Mr. Kendall’s biography avoids being an intrusive, interrogating look at the cartoonist and his longstanding narrative. It reads as if the author wished not to bug Mr. Trudeau, who certainly cooperated with the book but did not authorize it ... Much of the writing would not be out of place in a commemorative program. This lack of critical spirit may be related to one of the book’s more serious faults. Even as it relies heavily on the word 'preppy' to explain Mr. Trudeau’s targets and subject, it makes little attempt to explore what a preppy is or what the word has meant ... Yet this uncritical approach comes with upsides, reintroducing an interesting but familiar subject for fresh consideration.
Kendall’s biography unearths private letters, unpublished drafts, and moments when Trudeau pushed the news forward. But it suffers from the double-edged quality of its access. Because Trudeau opened his archives, Kendall acquires a built-in bias even as he interviews detractors. Even the interviewees Trudeau most excoriated ask him for signed strips. Moreover, Kendall barely addresses his subject’s aesthetic deficiencies ... Trudeau & Doonesbury skates around a devastating irony: Trudeau mastered the daily comic strip just as it entered terminal decline ... Kendall’s biography documents Trudeau’s achievement with admirable thoroughness, but the unspoken question lies in how much contextual immediacy matters to the Doonesbury experience.

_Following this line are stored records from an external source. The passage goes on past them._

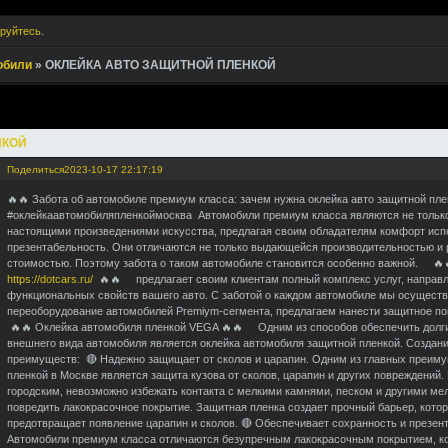
ируйтесь
.
обили
»
ОКЛЕЙКА АВТО ЗАЩИТНОЙ ПЛЕНКОЙ
НКОЙ
Поделиться
2023-10-17 22:17:19
🔥🔥 Забота об автомобиле премиум класса: зачем нужна оклейка авто защитной пл
#оклейкаавтомобиляпленкоймосква Автомобили премиум класса являются не только
настоящими произведениями искусства, предлагая своим обладателям комфорт испо
презентабельность. Они отличаются не только выдающейся производительностью и 
стоимостью. Поэтому забота о таком автомобиле становится особенно важной. 
https://dotcars.ru/
🔥🔥 предлагает своим клиентам полный комплекс услуг, направ
функциональных свойств вашего авто. С заботой о каждом автомобиле мы осуществ
переоборудование автомобилей Premiym-сегмента, предлагаем нанести защитное 
🔥🔥 Оклейка автомобиля пленкой VEGA 🔥🔥 Одним из способов обеспечить долги
внешнего вида автомобиля является оклейка автомобиля защитной пленкой. Создани
преимуществ: 🔴 Надежно защищает от сколов и царапин. Одним из главных преим
пленкой в Москве является защита кузова от сколов, царапин и других повреждений.
городским, невозможно избежать контакта с мелкими камнями, песком и другими ме
повредить лакокрасочное покрытие. Защитная пленка создает прочный барьер, кото
предотвращает появление царапин и сколов. 🔴 Обеспечивает сохранность и презен
Автомобили премиум класса отличаются безупречным лакокрасочным покрытием, ко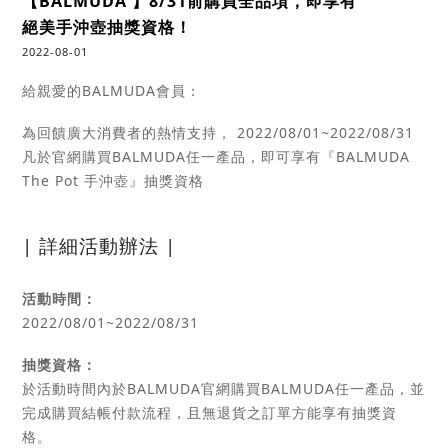
【BALMUDA 】8/31前購買全品項，即享有
絕美手沖壺抽獎資格！
2022-08-01
給親愛的BALMUDA會員：
為回饋廣大消費者的熱情支持， 2022/08/01~2022/08/31
凡於官網購買BALMUDA任一產品，即可享有『BALMUDA
The Pot 手沖壺』抽獎資格
| 詳細活動辦法 |
活動時間：
2022/08/01~2022/08/31
抽獎資格：
於活動時間內於BALMUDA官網購買BALMUDA任一產品，並
完成購買結帳付款流程，且無退貨之訂單方能享有抽獎資
格。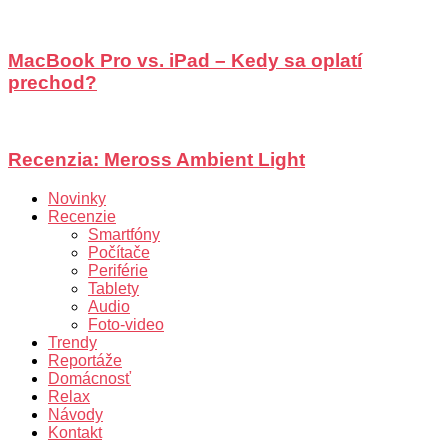
MacBook Pro vs. iPad – Kedy sa oplatí
prechod?
Recenzia: Meross Ambient Light
Novinky
Recenzie
Smartfóny
Počítače
Periférie
Tablety
Audio
Foto-video
Trendy
Reportáže
Domácnosť
Relax
Návody
Kontakt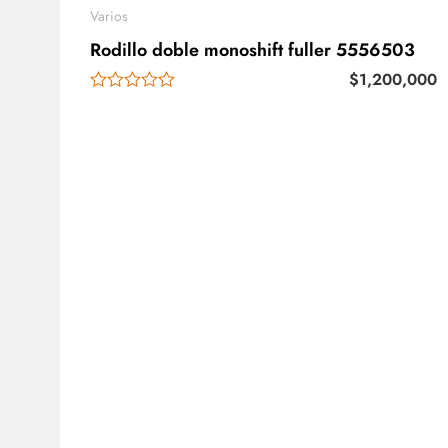
Varios
Rodillo doble monoshift fuller 5556503
$
1,200,000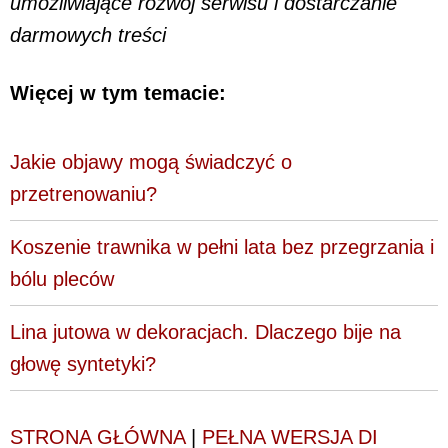
umożliwiające rozwój serwisu i dostarczanie
darmowych treści
Więcej w tym temacie:
Jakie objawy mogą świadczyć o
przetrenowaniu?
Koszenie trawnika w pełni lata bez przegrzania i
bólu pleców
Lina jutowa w dekoracjach. Dlaczego bije na
głowę syntetyki?
STRONA GŁÓWNA
|
PEŁNA WERSJA DI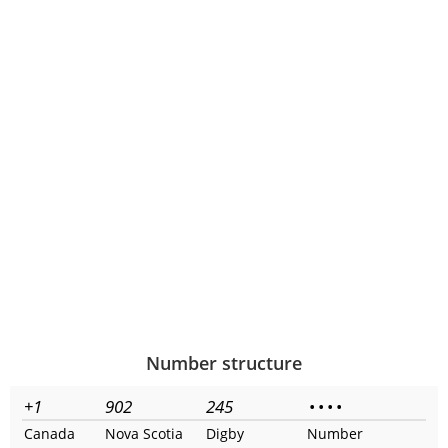
Number structure
+1
902
245
•
•
•
•
Canada
Nova Scotia
Digby
Number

Compelling ... Will resonate with readers, especially those who grew up seeing the characters and storylines in their daily papers. Public and academic libraries that focus on American culture and politics will also be interested.
Kendall’s biography is best when it’s embedded in Trudeau’s truthseeking glory days, but loses momentum as his subject begins to rest on his rightfully earned laurels ... An uneven celebration of an exceptionally influential cartoonist.